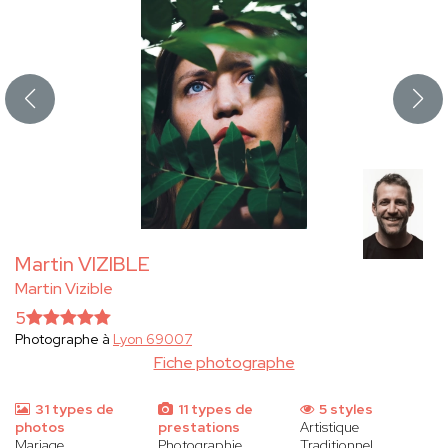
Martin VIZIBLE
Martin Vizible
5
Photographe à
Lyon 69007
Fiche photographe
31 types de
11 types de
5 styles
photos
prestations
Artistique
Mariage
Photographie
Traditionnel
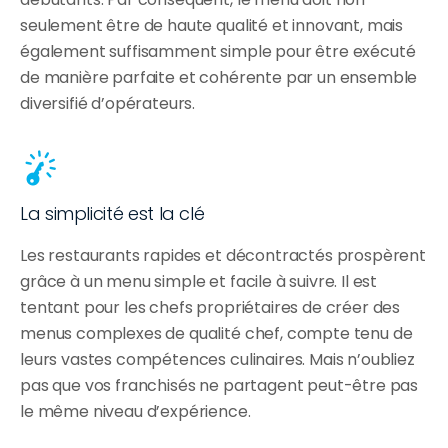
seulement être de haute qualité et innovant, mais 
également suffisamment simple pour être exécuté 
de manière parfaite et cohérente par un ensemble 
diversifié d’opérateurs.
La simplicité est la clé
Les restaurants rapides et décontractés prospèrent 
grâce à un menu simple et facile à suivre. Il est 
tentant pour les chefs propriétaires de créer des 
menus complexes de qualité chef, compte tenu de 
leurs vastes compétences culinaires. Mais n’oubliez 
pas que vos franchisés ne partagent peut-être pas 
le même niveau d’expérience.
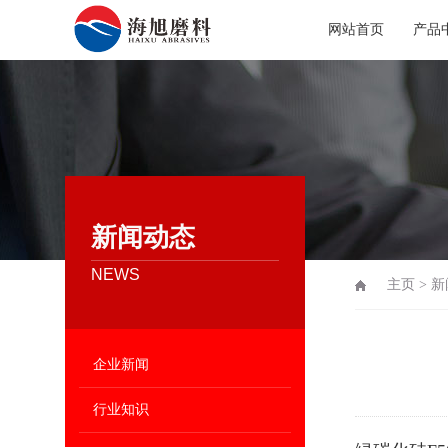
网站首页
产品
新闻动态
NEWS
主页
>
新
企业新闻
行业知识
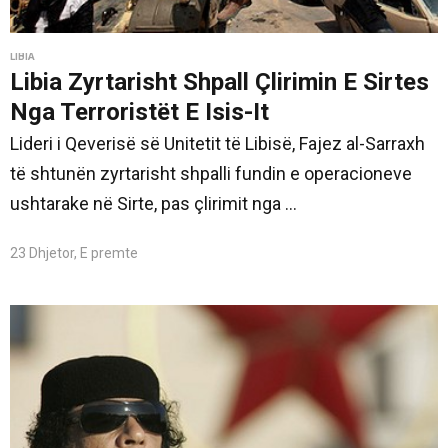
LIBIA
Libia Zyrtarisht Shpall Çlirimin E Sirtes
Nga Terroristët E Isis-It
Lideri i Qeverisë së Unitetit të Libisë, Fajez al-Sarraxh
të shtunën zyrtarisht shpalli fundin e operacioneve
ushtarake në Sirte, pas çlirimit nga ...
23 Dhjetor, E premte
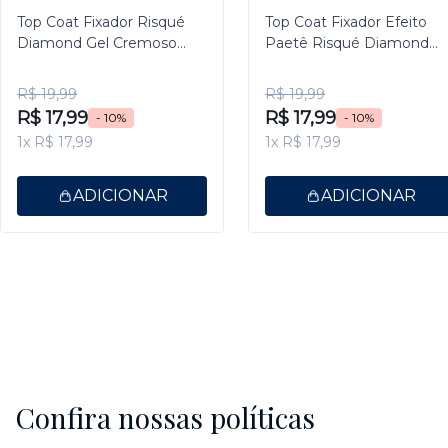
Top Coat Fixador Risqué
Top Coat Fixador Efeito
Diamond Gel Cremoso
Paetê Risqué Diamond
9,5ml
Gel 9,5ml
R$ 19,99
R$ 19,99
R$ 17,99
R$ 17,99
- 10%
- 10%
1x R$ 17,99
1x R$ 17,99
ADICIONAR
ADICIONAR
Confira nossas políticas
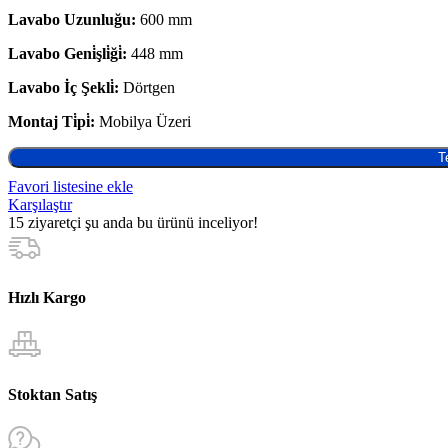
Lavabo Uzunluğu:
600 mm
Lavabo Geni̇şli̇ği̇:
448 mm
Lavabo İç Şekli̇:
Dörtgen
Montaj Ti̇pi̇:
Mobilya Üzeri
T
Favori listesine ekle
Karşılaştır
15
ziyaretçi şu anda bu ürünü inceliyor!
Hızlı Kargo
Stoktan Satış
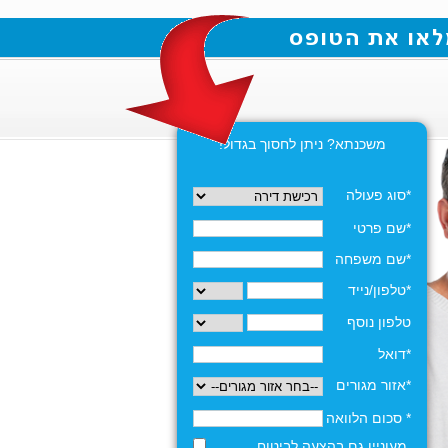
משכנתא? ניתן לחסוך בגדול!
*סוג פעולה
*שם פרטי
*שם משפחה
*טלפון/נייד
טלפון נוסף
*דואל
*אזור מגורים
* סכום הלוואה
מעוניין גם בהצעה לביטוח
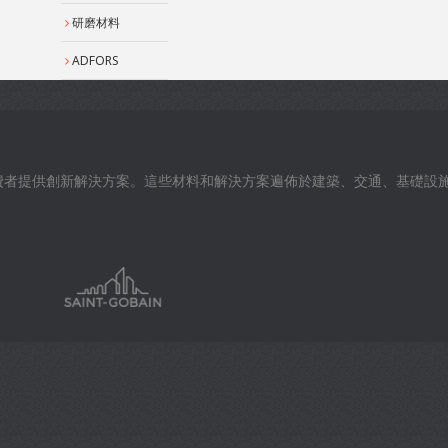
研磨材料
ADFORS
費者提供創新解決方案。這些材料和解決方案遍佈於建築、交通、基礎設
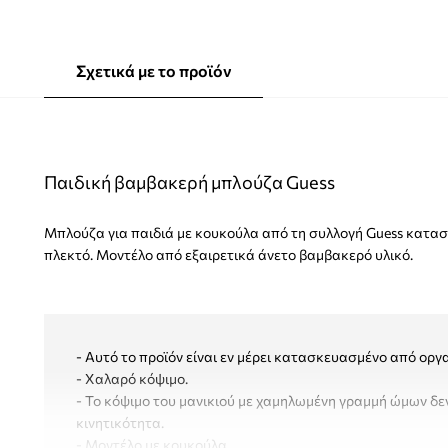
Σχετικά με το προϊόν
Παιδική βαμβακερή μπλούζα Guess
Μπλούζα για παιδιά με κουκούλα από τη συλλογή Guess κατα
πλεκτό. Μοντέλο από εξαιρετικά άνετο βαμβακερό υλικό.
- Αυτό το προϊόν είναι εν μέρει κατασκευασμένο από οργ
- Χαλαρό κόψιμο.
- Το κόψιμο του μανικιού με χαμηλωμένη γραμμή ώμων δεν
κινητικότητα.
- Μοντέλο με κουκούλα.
* * *
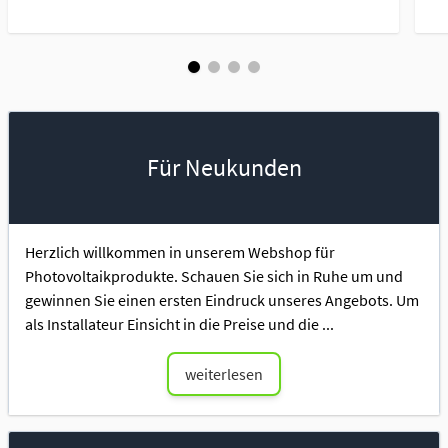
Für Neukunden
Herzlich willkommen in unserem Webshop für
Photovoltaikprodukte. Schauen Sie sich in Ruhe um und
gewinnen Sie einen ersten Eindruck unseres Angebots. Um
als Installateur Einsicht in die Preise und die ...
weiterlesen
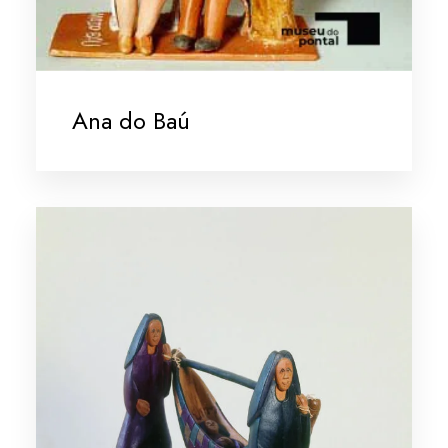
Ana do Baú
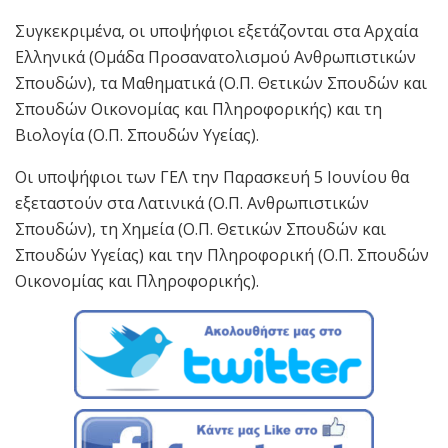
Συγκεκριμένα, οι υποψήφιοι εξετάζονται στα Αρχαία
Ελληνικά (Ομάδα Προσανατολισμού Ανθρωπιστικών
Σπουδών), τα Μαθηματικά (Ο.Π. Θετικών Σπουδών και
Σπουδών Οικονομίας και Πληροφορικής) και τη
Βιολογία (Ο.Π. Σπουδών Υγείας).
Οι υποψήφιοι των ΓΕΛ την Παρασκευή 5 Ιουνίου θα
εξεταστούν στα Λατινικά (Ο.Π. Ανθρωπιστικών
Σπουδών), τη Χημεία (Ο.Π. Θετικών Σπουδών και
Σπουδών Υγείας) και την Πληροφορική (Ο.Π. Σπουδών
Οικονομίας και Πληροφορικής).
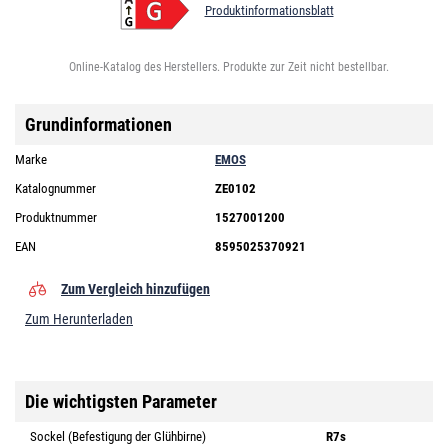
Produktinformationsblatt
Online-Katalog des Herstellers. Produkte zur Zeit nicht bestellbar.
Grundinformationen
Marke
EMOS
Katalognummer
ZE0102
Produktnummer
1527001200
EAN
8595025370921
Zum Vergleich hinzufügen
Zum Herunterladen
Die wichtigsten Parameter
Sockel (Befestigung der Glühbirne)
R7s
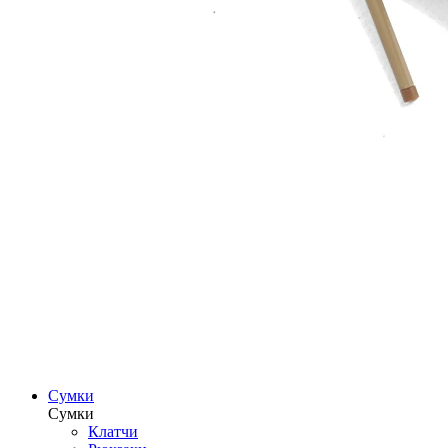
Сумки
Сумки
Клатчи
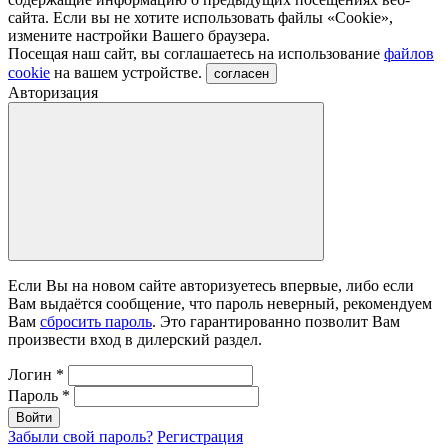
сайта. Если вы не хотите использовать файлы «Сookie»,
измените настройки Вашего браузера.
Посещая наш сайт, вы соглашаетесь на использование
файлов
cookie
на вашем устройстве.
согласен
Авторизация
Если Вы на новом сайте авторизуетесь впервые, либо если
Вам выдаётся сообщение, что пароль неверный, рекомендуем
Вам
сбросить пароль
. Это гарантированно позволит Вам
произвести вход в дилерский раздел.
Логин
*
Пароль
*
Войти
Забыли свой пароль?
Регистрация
==
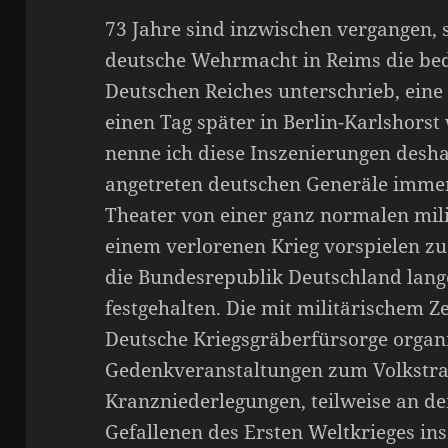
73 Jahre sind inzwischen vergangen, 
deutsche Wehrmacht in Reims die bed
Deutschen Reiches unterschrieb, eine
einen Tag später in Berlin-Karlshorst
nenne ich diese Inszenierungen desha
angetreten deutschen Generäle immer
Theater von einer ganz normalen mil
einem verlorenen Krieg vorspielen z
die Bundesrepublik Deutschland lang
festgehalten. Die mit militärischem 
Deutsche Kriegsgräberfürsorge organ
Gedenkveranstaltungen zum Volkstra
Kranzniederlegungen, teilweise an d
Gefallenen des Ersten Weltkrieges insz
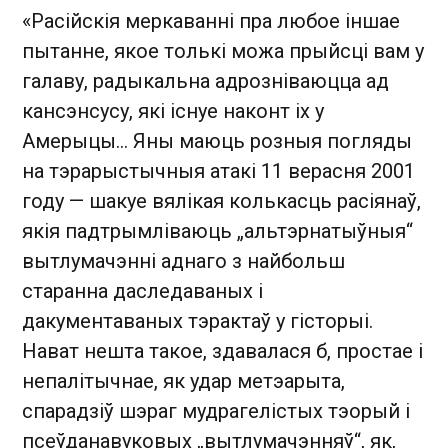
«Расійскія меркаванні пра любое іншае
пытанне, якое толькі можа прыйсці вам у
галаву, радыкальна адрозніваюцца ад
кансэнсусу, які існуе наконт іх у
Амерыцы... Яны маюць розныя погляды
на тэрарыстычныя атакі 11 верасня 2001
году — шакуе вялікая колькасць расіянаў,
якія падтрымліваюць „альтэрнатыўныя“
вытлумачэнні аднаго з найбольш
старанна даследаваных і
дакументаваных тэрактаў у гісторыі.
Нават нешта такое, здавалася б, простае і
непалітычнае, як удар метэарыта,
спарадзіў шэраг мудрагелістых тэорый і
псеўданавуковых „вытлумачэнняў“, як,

▶ [TASK]
Would you please copy all lines in the data that contain the word "Fixador"?

▶ [RESPONSE AREA]
Top Coat Fixador Risqué
Top Coat Fixador Efeito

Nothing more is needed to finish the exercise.